The presence of this question in a performance evaluation tends to signal that it is an ex-post evaluation, often with an outcome focus, though in some cases USAID may be just as interested in whether services or processes were sustained beyond the funding period for the activity as they are in whether benefits to particular beneficiaries were sustained. Performance evaluations in this cluster can be asked to empirically determine what was sustained, which is generally not possible in mid-course or final USAID evaluations that as whether an activity is likely to be sustained? The latter involves a hypothetical, and often the best that evaluators can do is determine whether protocols that would help sustain an activity are in place. Since sustaining services and benefits from an activity often involves the people who live in a project or activity location and will continue to live there, USAID’s Local Systems Framework, a systems thinking in evaluation, more generally, can be helpful for structuring this type of performance evaluation. Given the retrospective nature of this type of evaluation, it may also be important to be able to reconstruct baseline data, which the World Bank paper highlighted under this heading addresses.

In the trade arena, the European Commission uses ex-post evaluations to examine the results of regulatory changes, such as evaluations of Free Trade Agreements.

Whole-of-Project Evaluation

In its 2016 update of USAID’s evaluation guidance in ADS 201, USAID introduced a requirement for evaluations that look beyond the results of a single activity implemented by a single partner, calling upon each Mission to conduct at least one "whole-of-project" evaluation during the lifetime of a CDCS. As USAID’s ADS 201 Additional Help paper indicates, evaluations in this cluster are characterized more by their scope and questions than by the mix of techniques they use to gather information.

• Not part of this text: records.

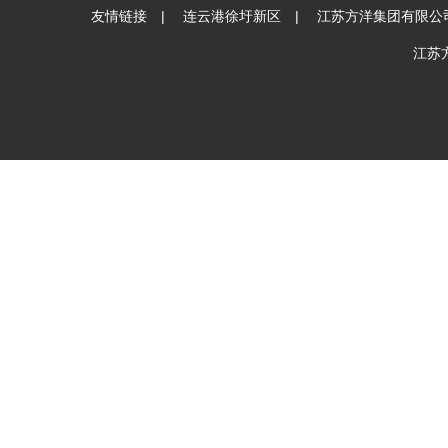
友情链接 |
连云港徐圩新区
|
江苏方洋集团有限公
江苏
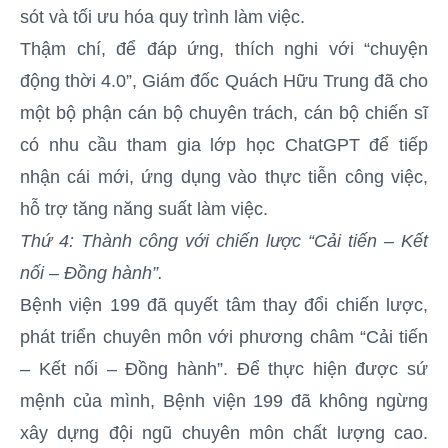
sót và tối ưu hóa quy trình làm việc.
Thậm chí, để đáp ứng, thích nghi với “chuyện
động thời 4.0”, Giám đốc Quách Hữu Trung đã cho
một bộ phận cán bộ chuyên trách, cán bộ chiến sĩ
có nhu cầu tham gia lớp học ChatGPT để tiếp
nhận cái mới, ứng dụng vào thực tiễn công việc,
hỗ trợ tăng năng suất làm việc.
Thứ 4: Thành công với chiến lược “Cải tiến – Kết
nối – Đồng hành”.
Bệnh viện 199 đã quyết tâm thay đổi chiến lược,
phát triển chuyên môn với phương châm “Cải tiến
– Kết nối – Đồng hành”. Để thực hiện được sứ
mệnh của mình, Bệnh viện 199 đã không ngừng
xây dựng đội ngũ chuyên môn chất lượng cao.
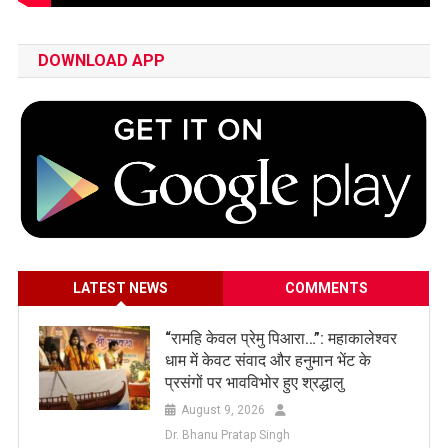
DOWNLOAD APP
LATEST NEWS
COMMENTS
​“रामहि केवल प्रेमु पिआरा…”: महाकालेश्वर
धाम में केवट संवाद और हनुमान भेंट के
प्रसंगों पर भावविभोर हुए श्रद्धालु
August 9, 2026
Dr. Bhanu Pratap Singh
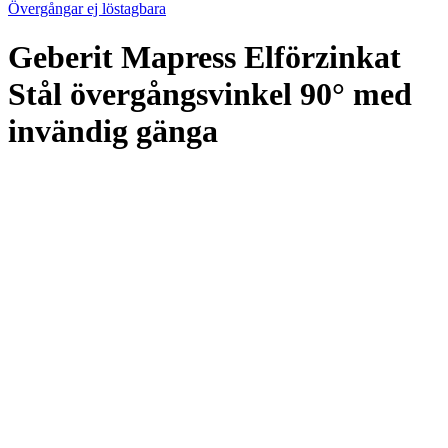
Övergångar ej löstagbara
Geberit Mapress Elförzinkat
Stål övergångsvinkel 90° med
invändig gänga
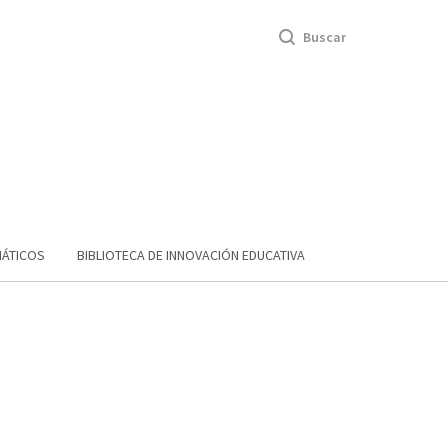
Buscar
MÁTICOS
BIBLIOTECA DE INNOVACIÓN EDUCATIVA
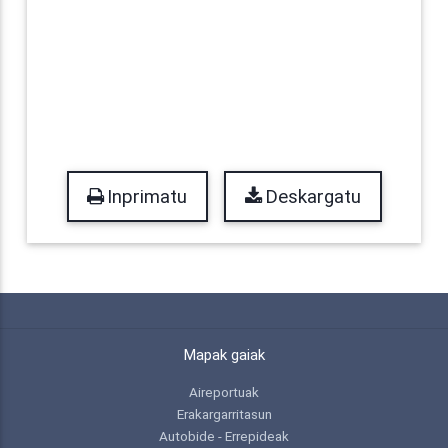
Inprimatu
Deskargatu
Mapak gaiak
Aireportuak
Erakargarritasun
Autobide - Errepideak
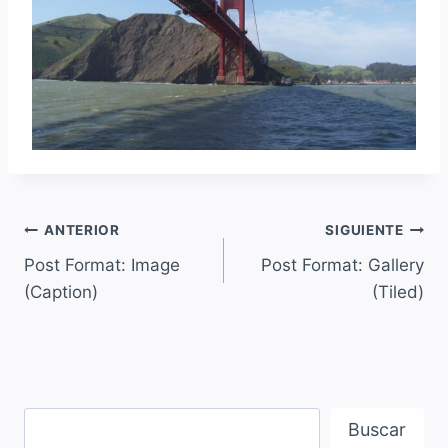
ANTERIOR
SIGUIENTE
Post Format: Image
Post Format: Gallery
(Caption)
(Tiled)
Buscar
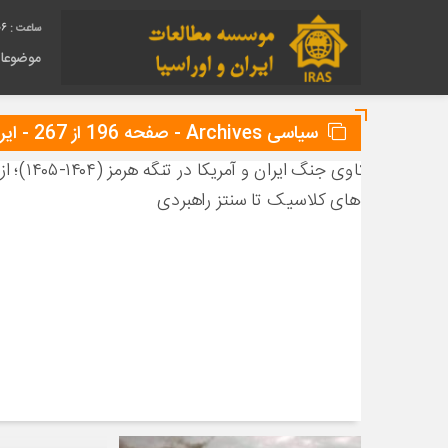
06
موضوعا
سیاسی Archives - صفحه 196 از 267 - ایراس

Whole-of-Project Evaluation Questions

The following are illustrative evaluation questions for Missions to consider and revise per their learning needs.

To examine the contribution from all constituent parts of a project to the Project Purpose:

  • To what extent has progress been made in achieving [the Project Purpose]?
  • To what extent have all of the project’s constituent activities contributed to achieving [the Project Purpose]?
  • How did positive and negative unintended outcomes of the project and all constituent activities contribute to or detract from achieving [the Project Purpose]?
  • To what extent have all of the project’s constituent activities contributed to the sustainability of [project outcomes]?

To examine strengths and weaknesses of the project theory of change:

  • To what extent were the programmatic and contextual assumptions identified in the project theory of change sufficient to achieve [the Project Purpose]?
  • What are the characteristics of the project design that positively or negatively influence activity contributions to [the Project Purpose]?

To examine the interaction among activities as they contribute to the Project Purpose:

  • What were the benefits of coordinating all of the constituent activities of a project portfolio to achieve [the Project Purpose]? What were the challenges?
  • How well did the internal and external project management protocols and practices implemented in all constituent activities support progress toward [the Project Purpose]?

Causality Questions in Performance Evaluations

The presence of questions about cause and effect in a performance evaluation does not define a cluster of evaluations, in the same way as do the other headings above. Questions about causality are found in USAID final evaluations as well as in ex-post evaluations. What draws attention to them in a performance evaluation is the need this kind of question creates for an approach for dealing with causality that does not involve a counterfactual comparison of the results for activity beneficiary to the results for some rigorously constituted comparison group. Over the years, a variety of evaluation approaches for addressing questions about cause-and-effect have emerged for use in situations where an impact evaluation is either not feasible or will not be undertaken for other reasons. This range of techniques is often grouped under the term “non-experimental designs.” Illustrative of the nature of these evaluation techniques are the following.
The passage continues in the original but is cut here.